I can't find this in the book, in which chapter (or page if you have it) should I be looking for it?
How about "album"?
April 27, 2009 - 01:55 — Grant Buist (not verified)Personally as a cartoonist I find the term "paper movie' too limiting. Comics can do things that movies can't, and should aspire to be more than just storyboards for an eventual film adaptation. How about "album"? Not as pretentious as "graphic novel", even if it is French.
Criticism on the movie adaption
May 1, 2009 - 20:46 — Angela (not verified)I feel that the director of the movie adaption did not fully grasp the complex philosophy of the novel. They exploited its reputation and storyline, and skimmed over (or cut out) the scenes most central to theme and spent too long on theatrics. Everything from the soundtrack to the choice of actors lacked tact. I don't think it's even a matter of movies unable to capture a novel - it was just a bad movie. A remake is definitely in order. The public is wounded.
Seems like his choice to
June 20, 2009 - 12:25 — wanger (not verified)Seems like his choice to make, Watchmen was a lot better than I expected but still not the graphic novel (it may seem like a "geeky" rant but I feel similarly about, say, the works of Stephen King or even Dickens. If you wish to adapt it into a film, your going to lose valuable material) which has been compared to LOTR but is even a lot more complex then that.
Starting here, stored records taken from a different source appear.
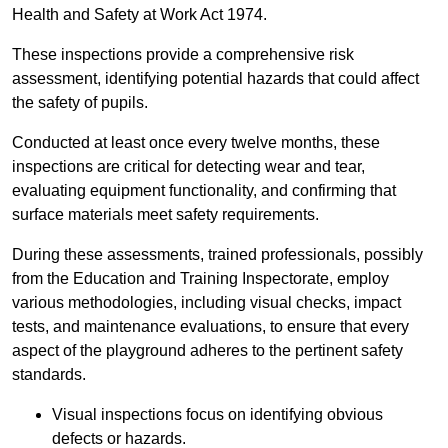
Health and Safety at Work Act 1974.
These inspections provide a comprehensive risk
assessment, identifying potential hazards that could affect
the safety of pupils.
Conducted at least once every twelve months, these
inspections are critical for detecting wear and tear,
evaluating equipment functionality, and confirming that
surface materials meet safety requirements.
During these assessments, trained professionals, possibly
from the Education and Training Inspectorate, employ
various methodologies, including visual checks, impact
tests, and maintenance evaluations, to ensure that every
aspect of the playground adheres to the pertinent safety
standards.
Visual inspections focus on identifying obvious
defects or hazards.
Personally I'm not fond of
November 17, 2009 - 15:40 — Angela (not verified)Personally I'm not fond of Watchmen.It seems to me that graphic novels and comics are not so popular nowadays as they were several decades ago. Anyway it's a matter of taste.
Oh, terminology
December 11, 2009 - 16:10 — BradyDale (not verified)This was a quality piece of criticism, especially the part where you point out that only Dr. Manhattan stands up to analysis as complex. Though, on the other hand, you don't even deal with this perennial WATCHMEN question: why is Rorshach everyone's favorite character?
He is, in a way, the most hackneyed character of them all. Yet everyone loves him.
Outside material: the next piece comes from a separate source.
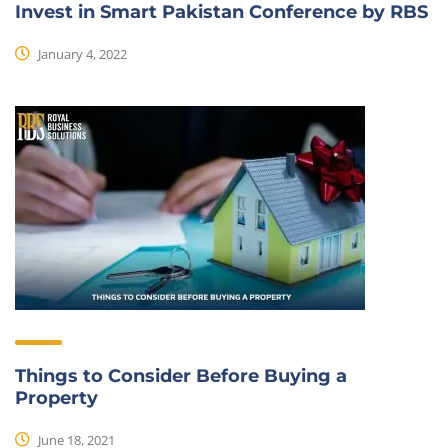
Invest in Smart Pakistan Conference by RBS
January 4, 2022
Things to Consider Before Buying a
Property
June 18, 2021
He may be my favorite comic book character of all time.
Anyway, this was a good point... but the whole question of the term graphic novel... ? Meh.
Who cares?
Is a set of songs released by a musician under one overarching title still an "album" even if no one has ever pressed it into vinyl? I used to think that was an important question once, too. Now I don't.
And why, after all, is "novel" used to describe books of fiction of a certain length? There's nothing new about WAR & PEACE anymore, but it's still a novel (is that why novels got the name? I don't know... I don't care)
Who cares what a medium is called so long as it has legs. For some reason, the legs under graphic novels seem to be getting stronger while the novel's seems to be growing flabby. I love both. I have an interest in both and my own silly armchair theories on both,
but that story is the interesting one. Not what we call either.
time to catch up
December 11, 2009 - 16:11 — BradyDale (not verified)Comics, that is, the floppies, are much, much less popular than they were. But the graphic novel, on the other hand, may be one of the fastest growing segments of publishing. It's becoming much, much more popular and much more mainstream.